Abaküs Yazılım
9. Daire
Esas No: 2018/3038
Karar No: 2021/2551
Karar Tarihi: 05.04.2021

Danıştay 9. Daire 2018/3038 Esas 2021/2551 Karar Sayılı İlamı

T.C.
D A N I Ş T A Y
DOKUZUNCU DAİRE
Esas No : 2018/3038
Karar No : 2021/2551

TEMYİZ EDEN (DAVACI) : … İnş. Tur. Nak. İth. ve İhr. Tic. Ltd. Şti.
VEKİLİ : Av. …

KARŞI TARAF (DAVALI) : …. Vergi Dairesi Müdürlüğü-…
VEKİLİ : Av. ..

İSTEMİN KONUSU : … Bölge İdare Mahkemesi ... Vergi Dava Dairesinin … tarih ve E:., K:… sayılı kararının, temyizen incelenerek bozulması istenilmektedir.

YARGILAMA SÜRECİ:
Dava konusu istem:Davacı şirket adına, defter ve belgelerin incelemeye ibraz edilmediği yolunda düzenlenen vergi inceleme raporuna dayanılarak, 2012/Ocak ila Aralık dönemleri için re'sen tarh edilen üç kat vergi ziyaı cezalı katma değer vergisinin kaldırılması istemine ilişkindir.
İlk Derece Mahkemesi kararının özeti: ... Vergi Mahkemesinin … tarih ve E:…, K:… sayılı kararıyla; davacının 2012 hesap dönemine ait defter ve belgelerinin, incelenmek üzere … tarih ve … sayılı yazıyla istenildiği, söz konusu yazının, şirket temsilcisi ...'ya 29/03/2016 tarihinde tebliğ edildiği, davacı tarafından zayi belgesi almak üzere (şirket adresinde çıkan yangında defter ve belgelerin yandığı iddiasıyla) açılan davanın, ... Asliye Ticaret Mahkemesinin E: …, K:… sayılı kararla reddedildiği, yandığı iddia edilen 2012 yılına ilişkin defter ve belgelerin savunmaya cevap dilekçesiyle birlikte Mahkemelerine ibraz edildiği, davalı idarece usulüne uygun tebliğ edilen yazı ile istenildiği halde, herhangi bir mücbir sebep bulunmaksızın, ilgili dönem defter ve belgelerini inceleme elemanına ibraz etmeyen ve katma değer vergisi indiriminden yararlanabilmek için gerekli olan, faturaların yasal defterlere kayıt edilme şartını yerine getirmediği açık olan davacının, katma değer vergisi indirimlerinin reddedilmesi sonucu yapılan tarhiyatta hukuka aykırılık bulunmadığı, inceleme sırasında vergi incelemesine yetkili kimselere defter ve belgelerin ibraz edilmemesi fiilinin işlendiği sabit olduğundan, üç kat kesilen vergi ziyaı cezasının da hukuka uygun olduğu gerekçesiyle davanın reddine karar verilmiştir.
Bölge İdare Mahkemesi kararının özeti: İstinaf başvurusuna konu Vergi Mahkemesi kararının, aynı gerekçe ve nedenlerle hukuka uygun olduğu ve davacı tarafından ileri sürülen iddiaların söz konusu kararın kaldırılmasını sağlayacak nitelikte görülmediği belirtilerek istinaf başvurusunun reddine karar verilmiştir.
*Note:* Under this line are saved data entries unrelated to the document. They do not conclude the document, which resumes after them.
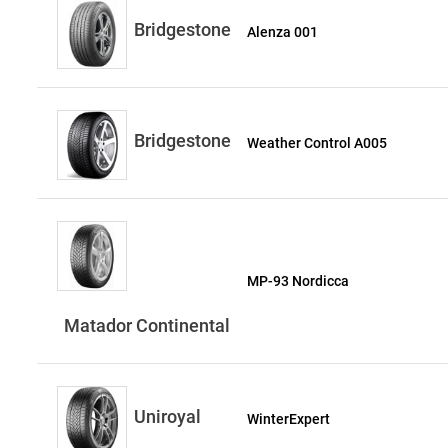
Bridgestone
Alenza 001
Bridgestone
Weather Control A005
MP-93 Nordicca
Matador Continental
Uniroyal
WinterExpert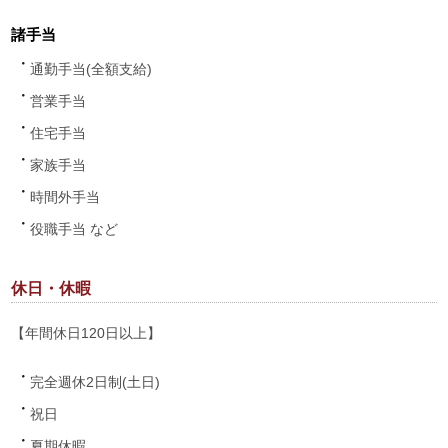
諸手当
通勤手当(全額支給)
営業手当
住宅手当
家族手当
時間外手当
役職手当 など
休日・休暇
【年間休日120日以上】
完全週休2日制(土日)
祝日
夏期休暇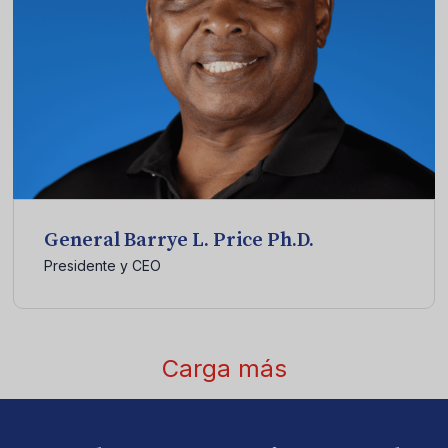
General Barrye L. Price Ph.D.
Presidente y CEO
Carga más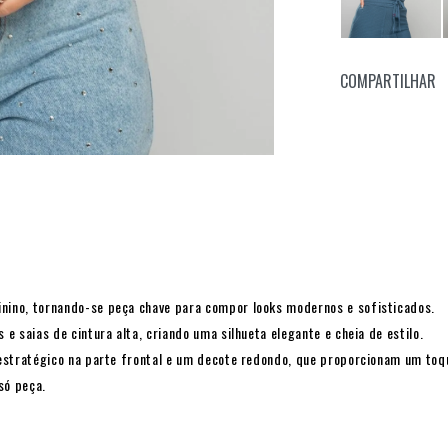
COMPARTILHAR
nino, tornando-se peça chave para compor looks modernos e sofisticados.
 saias de cintura alta, criando uma silhueta elegante e cheia de estilo.
estratégico na parte frontal e um decote redondo, que proporcionam um toqu
só peça.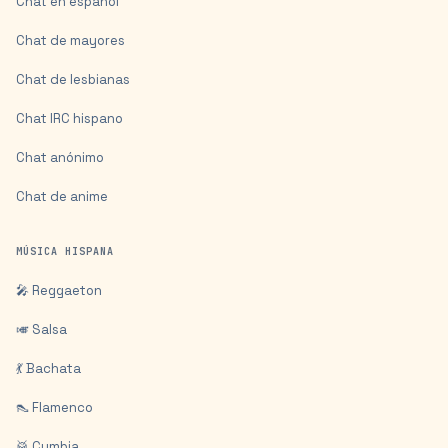
Chat en español
Chat de mayores
Chat de lesbianas
Chat IRC hispano
Chat anónimo
Chat de anime
MÚSICA HISPANA
🎤 Reggaeton
🎺 Salsa
💃 Bachata
👠 Flamenco
🥁 Cumbia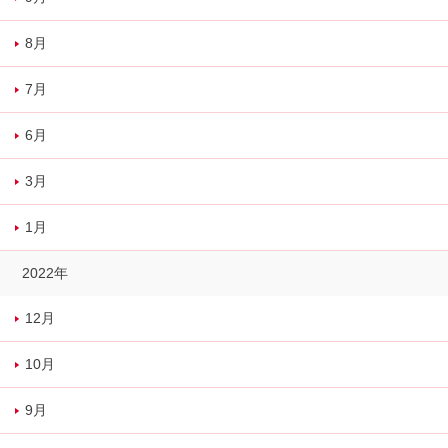
8月
7月
6月
3月
1月
2022年
12月
10月
9月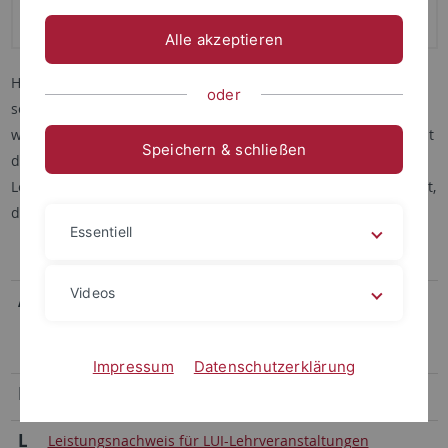
Formulare A - Z
Alle akzeptieren
Hausarbeiten schreiben, Interviews transkribieren, Literatur
oder
sortieren und zitieren... all das und weiteres sind
wiederkehrende Aufgaben während des Studiums. Das LUI hat
Speichern & schließen
dafür allerhand Vorgaben und Hilfestellungen in Form von
Leitfäden, Anleitungen, Video-Tutorials und Formularen erstellt,
die hier ganz einfach heruntergeladen werden können.
Essentiell
Videos
A
Anrechnungen von ECTS (Credits) für
Auslandsaufenthalte und berufliche Qualifikation
Alma - FAQ
(Informationsseite des ZDV)
Impressum
Datenschutzerklärung
E
Erstsemesterinfobroschüre
L
Leistungsnachweis für LUI-Lehrveranstaltungen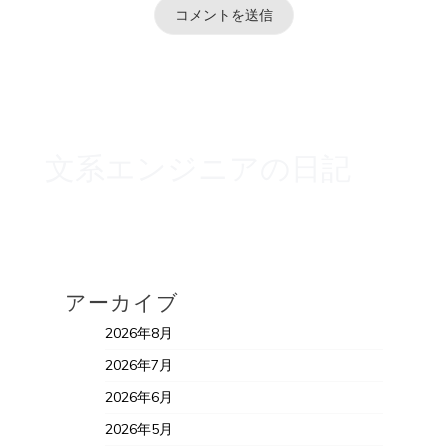
文系エンジニアの日記
アーカイブ
2026年8月
2026年7月
2026年6月
2026年5月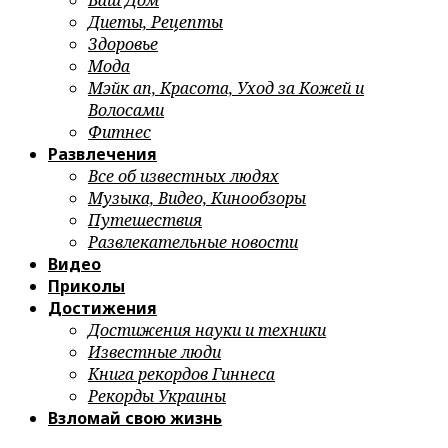
Ваш Дом
Диеты, Рецепты
Здоровье
Мода
Мэйк ап, Красота, Уход за Кожей и
Волосами
Фитнес
Развлечения
Все об известных людях
Музыка, Видео, Кинообзоры
Путешествия
Развлекательные новости
Видео
Приколы
Достижения
Достижения науки и техники
Известные люди
Книга рекордов Гиннеса
Рекорды Украины
Взломай свою жизнь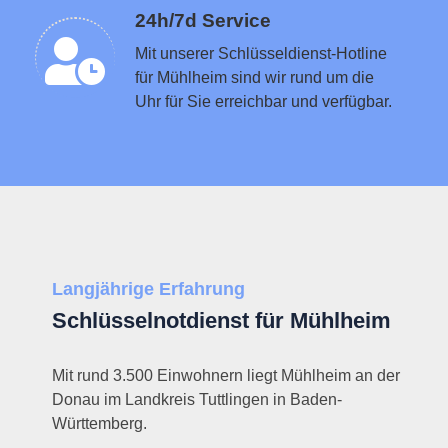
Schlüsseldienst in der Nähe vermitteln
24h/7d Service
Mit unserer Schlüsseldienst-Hotline
für Mühlheim sind wir rund um die
Uhr für Sie erreichbar und verfügbar.
Langjährige Erfahrung
Schlüsselnotdienst für Mühlheim
Mit rund 3.500 Einwohnern liegt Mühlheim an der
Donau im Landkreis Tuttlingen in Baden-
Württemberg.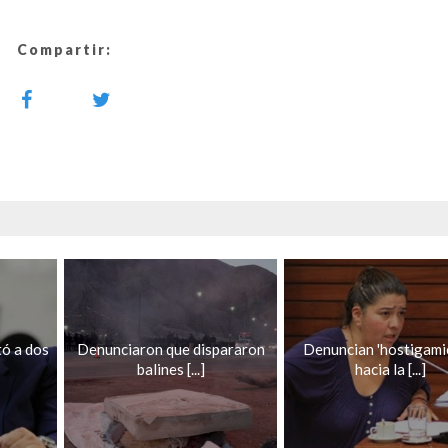
Compartir:
tó a dos
Denunciaron que dispararon
Denuncian 'hostigami
balines [...]
hacia la [...]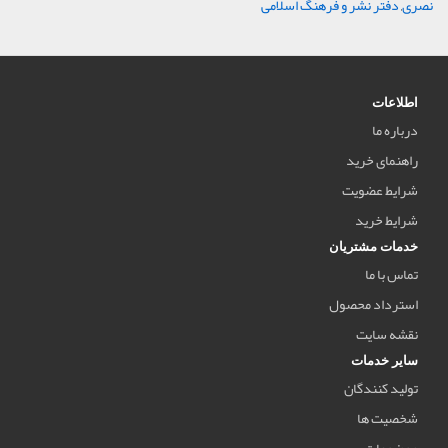
نصری
,
دفتر نشر و فرهنگ اسلامی
اطلاعات
درباره ما
راهنمای خرید
شرایط عضویت
شرایط خرید
خدمات مشتریان
تماس با ما
استرداد محصول
نقشه سایت
سایر خدمات
تولید کنندگان
شخصیت ها
موضوعات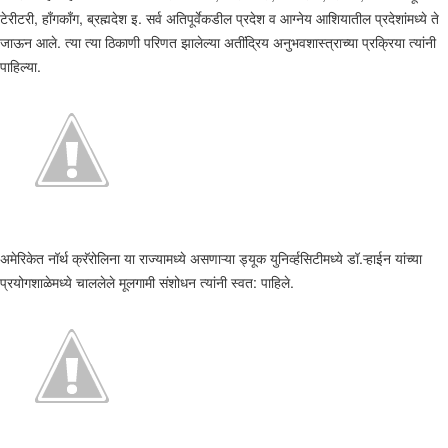
टेरीटरी, हाँगकाँग, ब्रह्मदेश इ. सर्व अतिपूर्वेकडील प्रदेश व आग्नेय आशियातील प्रदेशांमध्ये ते
जाऊन आले. त्या त्या ठिकाणी परिणत झालेल्या अतींद्रिय अनुभवशास्त्राच्या प्रक्रिया त्यांनी
पाहिल्या.
अमेरिकेत नॉर्थ क्रॅरोलिना या राज्यामध्ये असणाऱ्या ड्यूक युनिर्व्हसिटीमध्ये डॉ.ऱ्हाईन यांच्या
प्रयोगशाळेमध्ये चाललेले मूलगामी संशोधन त्यांनी स्वत: पाहिले.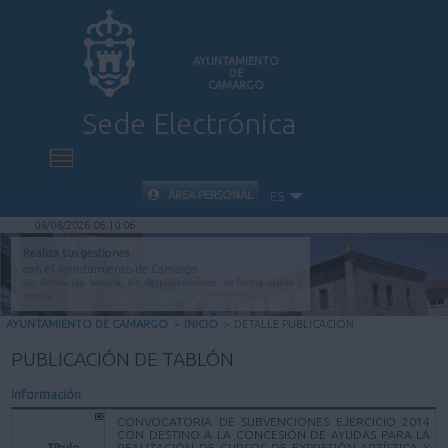
AYUNTAMIENTO
DE
CAMARGO
Sede Electrónica
INICIO
ÁREA PERSONAL
ES
09/08/2026 06:10:06
INFORMACIÓN PÚBLICA
Realiza tus gestiones
con el Ayuntamiento de Camargo
Sin limitación horaria, sin desplazamientos, de forma rápida y
CARPETA CIUDADANA
segura.
AYUNTAMIENTO DE CAMARGO
>
INICIO
>
DETALLE PUBLICACIÓN
VALIDACIÓN DE DOCUMENTOS
PUBLICACIÓN DE TABLÓN
Información
AYUDA
CONVOCATORIA DE SUBVENCIONES EJERCICIO 2014
CON DESTINO A LA CONCESIÓN DE AYUDAS PARA LA
Título
REALIZACIÓN DE CURSOS DE EXPRESIÓN ARTÍSTICA Y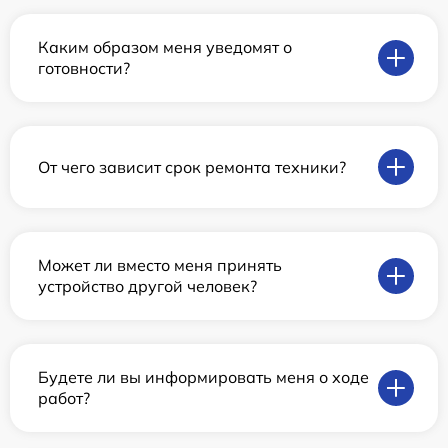
Каким образом меня уведомят о
готовности?
От чего зависит срок ремонта техники?
Может ли вместо меня принять
устройство другой человек?
Будете ли вы информировать меня о ходе
работ?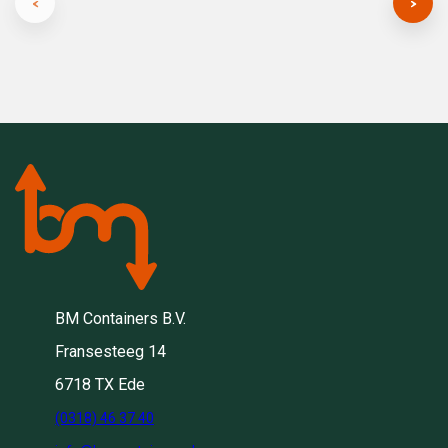
BM Containers B.V.
Fransesteeg 14
6718 TX Ede
(0318) 46 37 40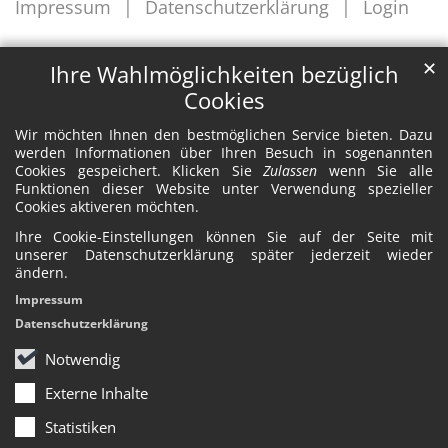
Impressum
Datenschutzerklärung
Login
✕
Ihre Wahlmöglichkeiten bezüglich
Cookies
Wir möchten Ihnen den bestmöglichen Service bieten. Dazu
werden Informationen über Ihren Besuch in sogenannten
Cookies gespeichert. Klicken Sie
Zulassen
wenn Sie alle
Funktionen dieser Website unter Verwendung spezieller
Cookies aktiveren möchten.
Ihre Cookie-Einstellungen können Sie auf der Seite mit
unserer Datenschutzerklärung später jederzeit wieder
ändern.
Impressum
Datenschutzerklärung
Notwendig
Externe Inhalte
Statistiken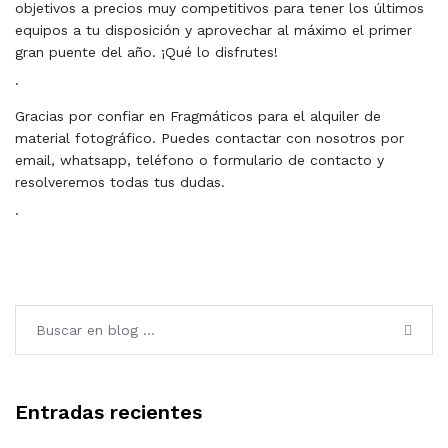
objetivos a precios muy competitivos para tener los últimos
equipos a tu disposición y aprovechar al máximo el primer
gran puente del año. ¡Qué lo disfrutes!
·
Gracias por confiar en Fragmáticos para el alquiler de
material fotográfico. Puedes contactar con nosotros por
email, whatsapp, teléfono o formulario de contacto y
resolveremos todas tus dudas.
·
Entradas recientes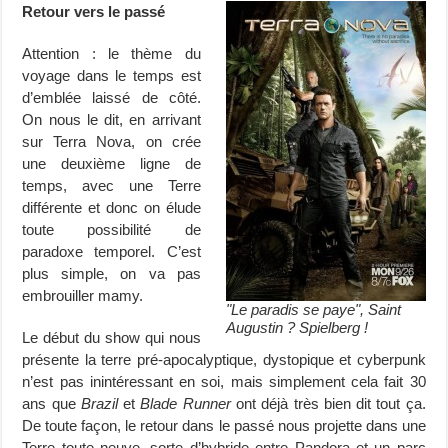
Retour vers le passé
Attention : le thème du
voyage dans le temps est
d’emblée laissé de côté.
On nous le dit, en arrivant
sur Terra Nova, on crée
une deuxième ligne de
temps, avec une Terre
différente et donc on élude
toute possibilité de
paradoxe temporel. C’est
plus simple, on va pas
embrouiller mamy.
"Le paradis se paye", Saint
Augustin ? Spielberg !
Le début du show qui nous
présente la terre pré-apocalyptique, dystopique et cyberpunk
n’est pas inintéressant en soi, mais simplement cela fait 30
ans que
Brazil
et
Blade Runner
ont déjà très bien dit tout ça.
De toute façon, le retour dans le passé nous projette dans une
Terre toute neuve, sorte d’hybride entre Pandora et un parc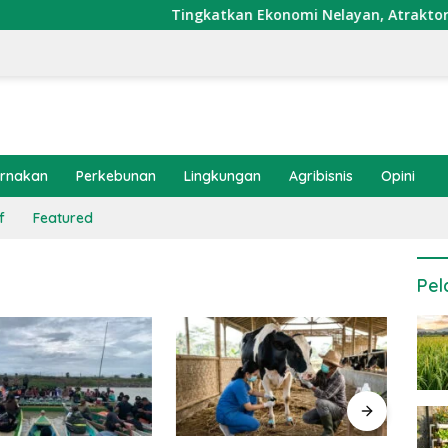
Tingkatkan Ekonomi Nelayan, Atraktor Cumi D
ernakan
Perkebunan
Lingkungan
Agribisnis
Opini
f
Featured
Pel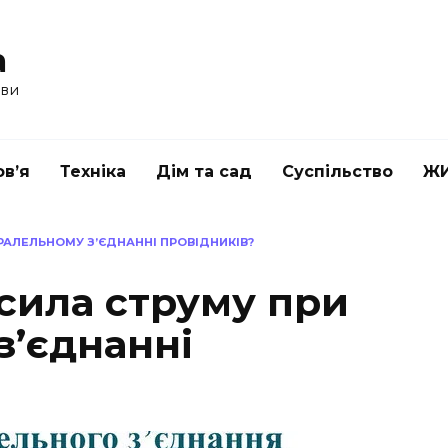
a
ави
в’я
Техніка
Дім та сад
Суспільство
Ж
РАЛЕЛЬНОМУ З’ЄДНАННІ ПРОВІДНИКІВ?
сила струму при
з’єднанні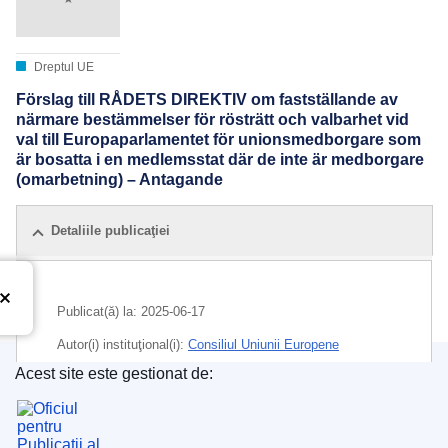
Dreptul UE
Förslag till RÅDETS DIREKTIV om fastställande av
närmare bestämmelser för rösträtt och valbarhet vid
val till Europaparlamentet för unionsmedborgare som
är bosatta i en medlemsstat där de inte är medborgare
(omarbetning) – Antagande
Detaliile publicaţiei
Publicat(ă) la:
2025-06-17
Autor(i) instituţional(i):
Consiliul Uniunii Europene
Acest site este gestionat de:
IMMC : ST 9643 2025 INIT
Oficiul pentru Publicații al Uniunii Europene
TEMYİZ EDENİN İDDİALARI: İncelenmek üzere ibrazı istenilen 2011, 2012 ve 2013 yıllarına ait defter ve belgeler, iş yerinde çıkan yangında yandığı için ibraz edilemediğinden, mücbir sebep bulunduğu, defter ve belgelerin bir kısmı savunmaya cevap dilekçesiyle birlikte Mahkemeye ibraz edildiğinden, gizleme kasıtlarının bulunmadığı iddialarıyla kararın bozulması istenilmektedir.

KARŞI TARAFIN SAVUNMASI: Yasal dayanaktan yoksun olan temyiz isteminin reddi gerektiği yolundadır.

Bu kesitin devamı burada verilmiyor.